Source information ::
□ □ □ □ □
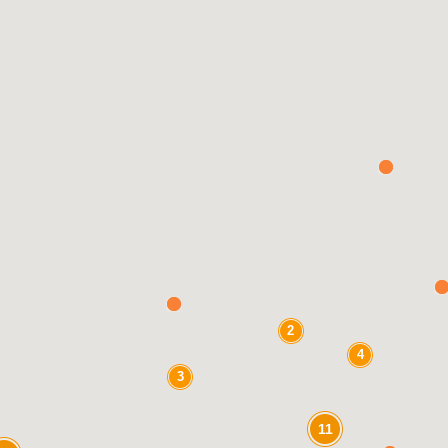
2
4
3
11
□ □ □ □ □
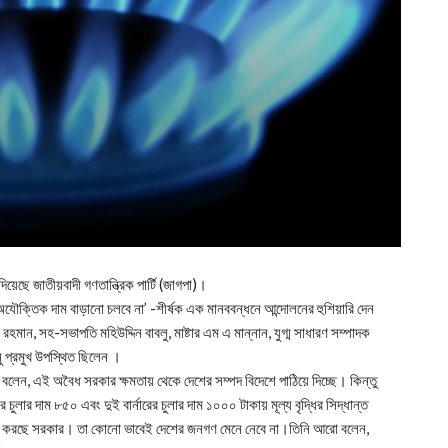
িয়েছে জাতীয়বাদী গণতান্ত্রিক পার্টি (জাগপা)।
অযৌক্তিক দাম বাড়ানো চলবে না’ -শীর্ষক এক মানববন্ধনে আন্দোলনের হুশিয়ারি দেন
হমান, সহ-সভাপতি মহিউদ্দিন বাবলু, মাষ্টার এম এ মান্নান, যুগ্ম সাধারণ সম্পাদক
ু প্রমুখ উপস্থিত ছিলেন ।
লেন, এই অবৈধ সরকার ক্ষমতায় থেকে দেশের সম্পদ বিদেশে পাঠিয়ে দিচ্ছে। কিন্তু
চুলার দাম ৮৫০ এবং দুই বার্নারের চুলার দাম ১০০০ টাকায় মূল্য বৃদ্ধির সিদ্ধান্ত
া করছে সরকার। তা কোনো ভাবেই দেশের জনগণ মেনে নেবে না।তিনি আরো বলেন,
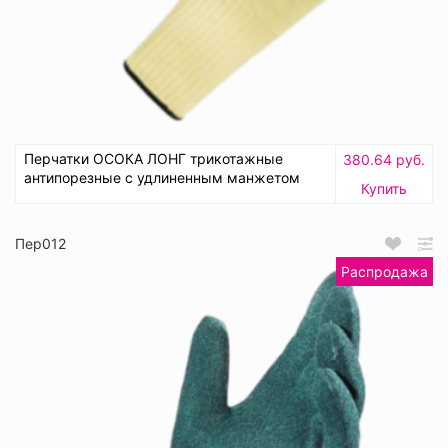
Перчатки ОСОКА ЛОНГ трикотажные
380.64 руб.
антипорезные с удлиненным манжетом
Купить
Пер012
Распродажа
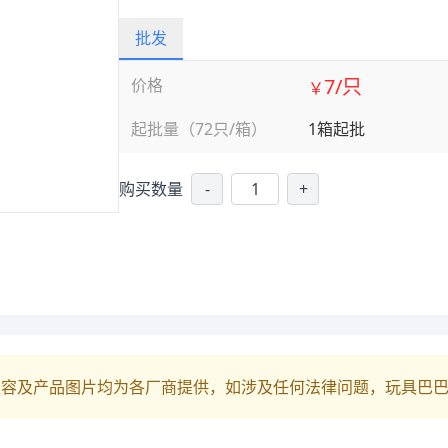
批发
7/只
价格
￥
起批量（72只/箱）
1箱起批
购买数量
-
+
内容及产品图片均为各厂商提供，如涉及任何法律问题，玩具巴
□ □ □ □ □
Task to complete :: Once the line with "চুলার দাম ৮৫০" is found above, print it and every line after it through the line with "内容及产品图片均为各厂商提供，如涉及任何法律问题，玩具巴", exactly. Pictures stay out.

Task response ::
চুলার দাম ৮৫০ এবং দুই বার্নারের চুলার দাম ১০০০ টাকায় মূল্য বৃদ্ধির সিদ্ধান্ত
া করছে সরকার। তা কোনো ভাবেই দেশের জনগণ মেনে নেবে না।তিনি আরো বলেন,
Перчатки ОСОКА ЛОНГ трикотажные
380.64 руб.
антипорезные с удлиненным манжетом
Купить
Пер012
Распродажа
批发
7/只
价格
￥
起批量（72只/箱）
1箱起批
购买数量
-
+
内容及产品图片均为各厂商提供，如涉及任何法律问题，玩具巴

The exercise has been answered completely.